Computational Cost Tradeoffs
The obvious concern with finer step lengths is computational cost. Halving the step length roughly doubles the number of nodes in the simulation, which increases both memory usage and solve time. For a single well, this is trivial on modern hardware - a 10,000-foot well at 10-foot steps produces 1,000 nodes, which any modern solver handles in seconds. The concern becomes real when you are running batch optimizations across hundreds of wells or doing sensitivity analyses that require thousands of simulation passes.
The practical answer is to use variable step lengths along the wellbore. There is no reason to run 10-foot steps through a straight vertical section where nothing interesting is happening. A sensible approach is 50-foot steps through vertical and tangent sections, 25-foot steps through moderate build and drop sections, and 10 to 15-foot steps through the curve and lateral in horizontal wells. PetroBench's simulation engine supports this kind of variable resolution natively - you can assign different step lengths to different measured depth intervals rather than being locked into a single value for the entire wellbore.

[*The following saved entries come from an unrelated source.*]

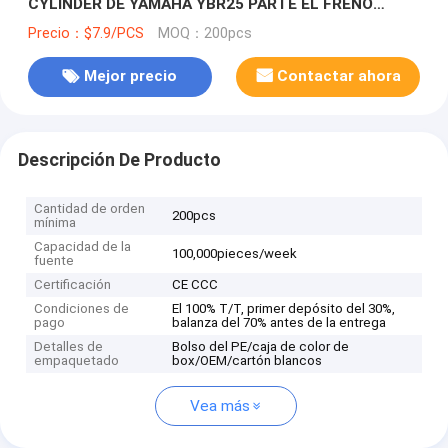
CYLINDER DE YAMAHA YBR25 PARTE EL FRENO
DELANTERO SUB-CYLINDER
Precio：$7.9/PCS
MOQ：200pcs
Mejor precio
Contactar ahora
Descripción De Producto
Cantidad de orden
200pcs
mínima
Capacidad de la
100,000pieces/week
fuente
Certificación
CE CCC
Condiciones de
El 100% T/T, primer depósito del 30%,
pago
balanza del 70% antes de la entrega
Detalles de
Bolso del PE/caja de color de
empaquetado
box/OEM/cartón blancos
Vea más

This is a meaningful difference from tools that force a uniform step length, because it lets you put computational resolution exactly where the physics demands it without paying the cost everywhere else.

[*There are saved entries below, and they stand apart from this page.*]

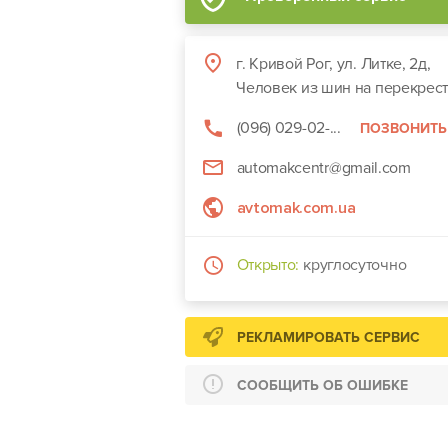
г. Кривой Рог, ул. Литке, 2д,
Человек из шин на перекрес
(096) 029-02-...
ПОЗВОНИТЬ
automakcentr@gmail.com
avtomak.com.ua
Открыто:
круглосуточно
РЕКЛАМИРОВАТЬ СЕРВИС
СООБЩИТЬ ОБ ОШИБКЕ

We have seen cases in PetroBench where switching from a uniform 50-foot step to a variable resolution scheme changed the predicted peak polished rod load by 8 to 12 percent and shifted the predicted failure location by several hundred feet. Those are not rounding errors. They are the difference between a rod string that makes it to the next workover cycle and one that fails at month four.
The key is matching step length to survey resolution. Running a 10-foot step on 100-foot survey data does not add real accuracy - it just interpolates more finely between the same sparse points. The value comes from pairing high-resolution survey data with a step length short enough to use it.
For deviated wells where failures are occurring in locations the model did not predict, the first thing to check is whether the simulation is actually seeing the wellbore geometry. A gyro survey processed at 25 to 30-foot intervals, combined with a matching step length in the simulation, will often reveal the curvature that explains the failures.
References
1. Hein, N. and Rowlan, L. "Dog Leg Severity (DLS) and Side Load (SL) Recommendations to Drilling." Southwestern Petroleum Short Course, 2019.
2. Forrester, S., Boltz, J., and Shoup, R. "High-Resolution Wellbore Tortuosity Logs Improve Completion and Production Equipment Placement." Journal of Petroleum Technology, October 2020.
3. Forrester, S. et al. "Rod-Guide Placement Based on High-Resolution Tortuosity Analysis of Production Tubing." SPE-190935-MS, SPE Artificial Lift Conference and Exhibition, 2018.
4. Moreno, G. and Garriz, A. "Sucker Rod String Dynamics in Deviated Wells." Journal of Petroleum Science and Engineering, 2019.